Características das sinapses

somação espacial: quando duas ou mais sinapses estiverem ativas seus potenciais pós-sinápticos serão somados.
somação temporal: quando os mesmos botões forem estimulados em intervalos muito curtos (15 ms) os potenciais pós-sinápticos serão somados.
retardo: a transmissão na sinapse é unidirecional e ocorre com um retardo que não haveria se a transmissão fosse exclusivamente elétrica. Direciona o impulso nervoso.
fadiga sináptica: ocorre quando há esgotamento dos neurotransmissores. É necessária para interromper as atividades em geral.
facilitação na sinapse: ocorre quando vários neurônios estão em atividade; porém, não chegam ao limiar de excitação. Esses neurônios são ditos facilitados. Ex: pessoas nervosas.
potenciação pós-tetânica: quando se aplica pulsos elétricos a alta frequência (+100/s) ocorre a tetanização do neurônio. Se após esse processo aplicarmos um pequeno estímulo, será gerada uma resposta de amplitude maior do que se esse mesmo estímulo fosse aplicado antes da tetanização. Esse mecanismo talvez esteja envolvido na formação da memória.
habituação comportamental: ocorre quando pulsos isolados de mesma amplitude são aplicados em intervalos longos. Esse processo gera uma diminuição da amplitude da resposta pós-sináptica. Não há esgotamento de neurotransmissores. Provavelmente envolvido no mecanismo de aprendizagem.

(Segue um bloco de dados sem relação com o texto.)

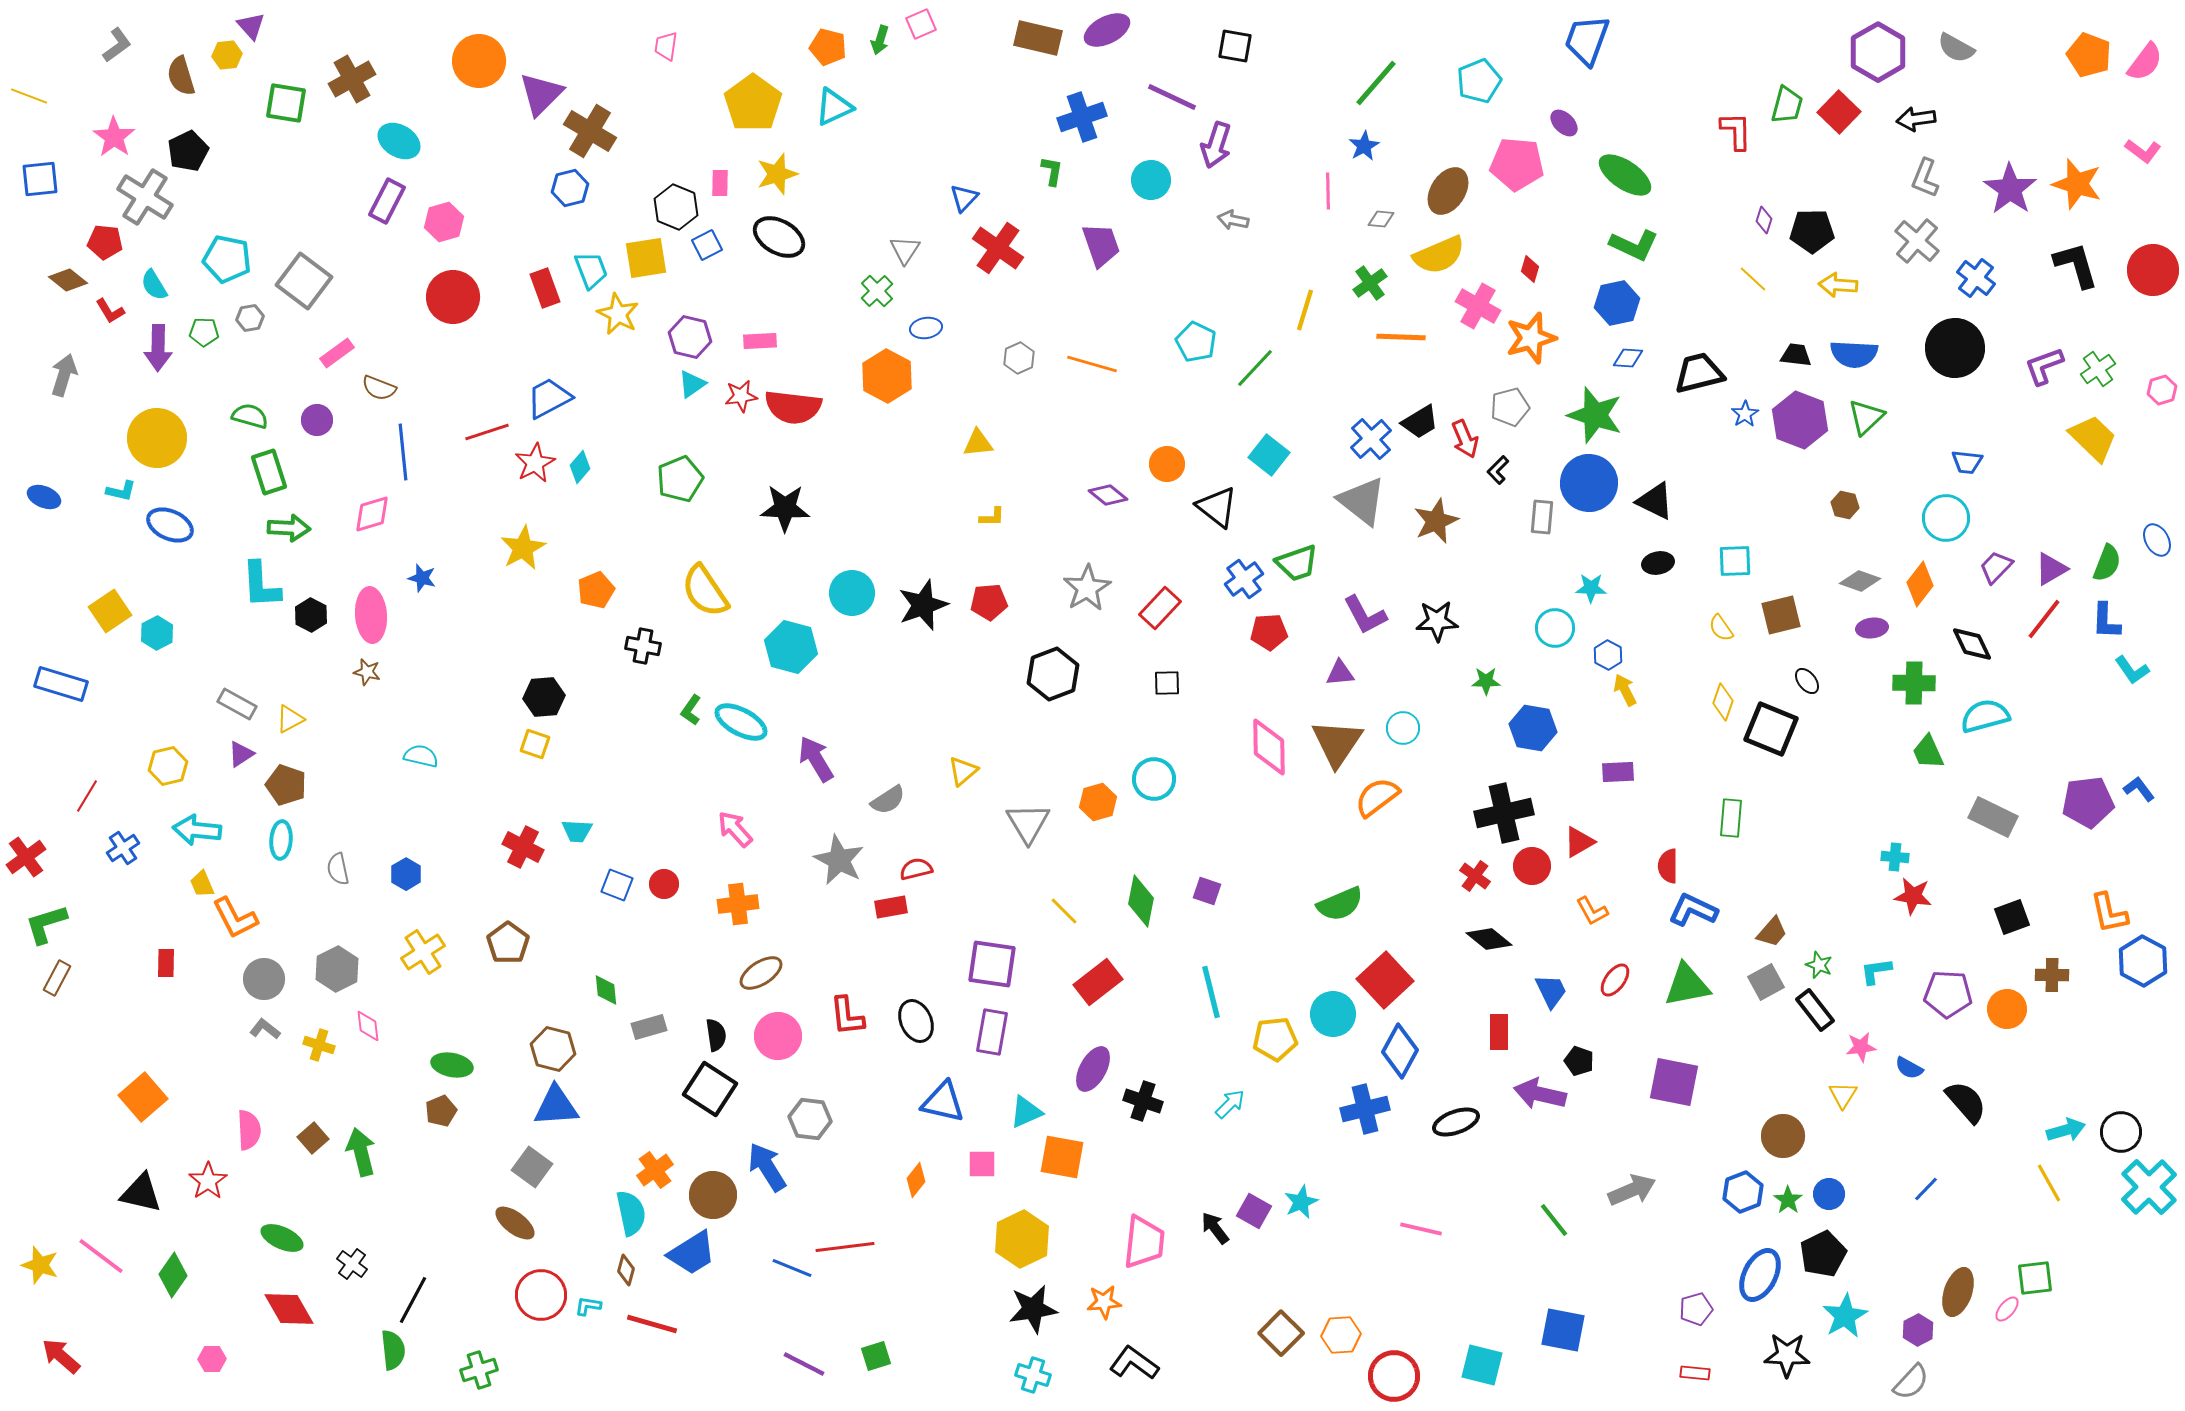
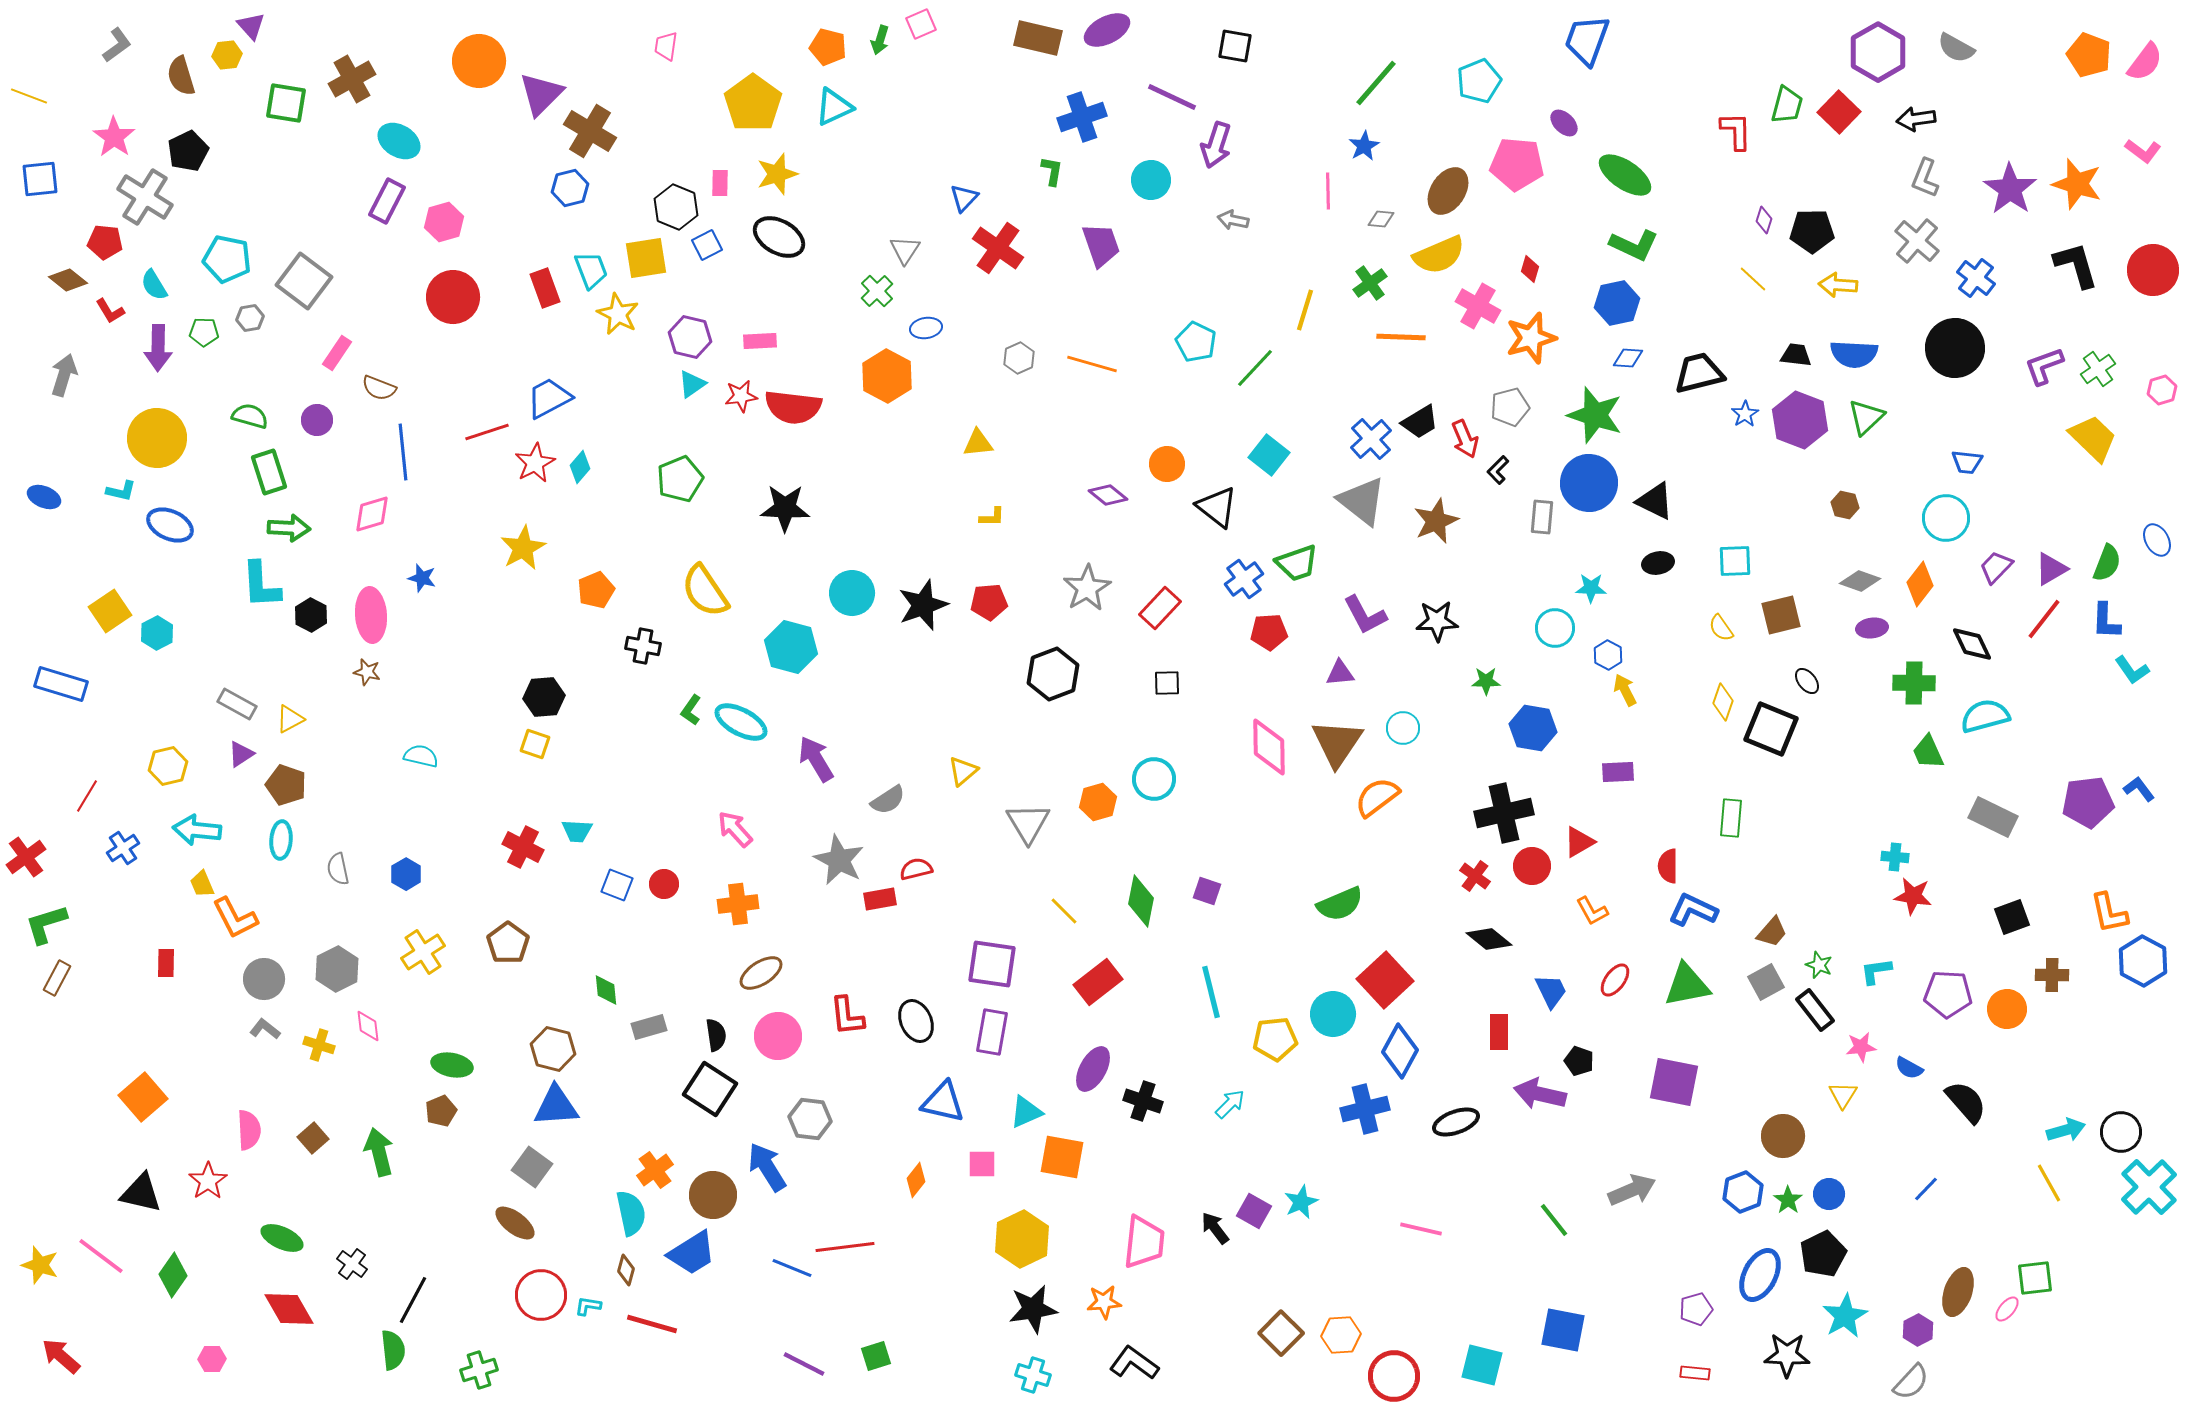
pink rectangle at (337, 353): rotated 20 degrees counterclockwise
red rectangle at (891, 907): moved 11 px left, 8 px up
green arrow at (361, 1152): moved 18 px right
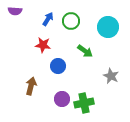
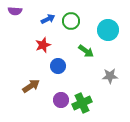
blue arrow: rotated 32 degrees clockwise
cyan circle: moved 3 px down
red star: rotated 28 degrees counterclockwise
green arrow: moved 1 px right
gray star: moved 1 px left; rotated 28 degrees counterclockwise
brown arrow: rotated 42 degrees clockwise
purple circle: moved 1 px left, 1 px down
green cross: moved 2 px left; rotated 12 degrees counterclockwise
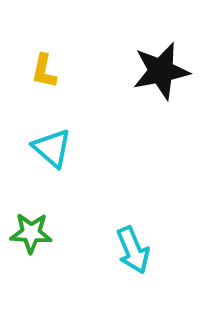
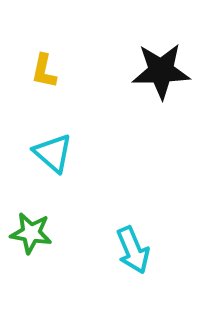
black star: rotated 10 degrees clockwise
cyan triangle: moved 1 px right, 5 px down
green star: rotated 6 degrees clockwise
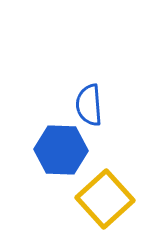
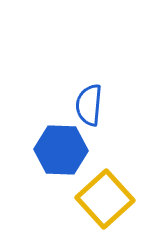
blue semicircle: rotated 9 degrees clockwise
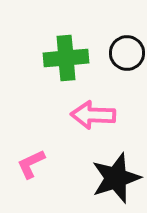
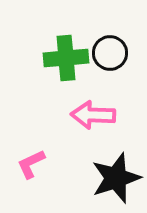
black circle: moved 17 px left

Ação das drogas nas sinapses

hipnóticos ou anestésicos: deprimem a transmissão de impulsos.

cafeínas ou outras purinas: facilitam a transmissão sináptica.
estriquinina: inibem as sinapses inibitórias e provoca morte por espasmos musculares respiratórios.
curare: se liga aos sítios da acetilcolina impedindo o PA. Ocorre morte por asfixia.
toxina butilínica: impede a liberação da acetilcolina. Concentrações de 0,0001 mg são suficientes para causar a morte.
organofosfatos: inibem a acetilcolinesterase, impedindo a degradação da acetilcolina, o que leva à incapacidade de repolarização.
Circuitos neuronais básicos: arranjos topológicos do sistema nervoso

linear: praticamente não existe no sistema nervoso em geral.
divergente: circuito divergente amplificado. Um sinal pode estimular várias fibras nervosas.
convergente: recepção de várias informações em um mesmo neurônio. Normalmente utilizado para recepção de estímulos sensoriais.
via recorrente ou retroação reverberante: pós-descarga: presença da resposta na ausência do estímulo. Ocorre provavelmente na atividade respiratória.
paralelo: também gera pós-descarga. Serve para levar o mesmo estímulo para diferentes órgãos.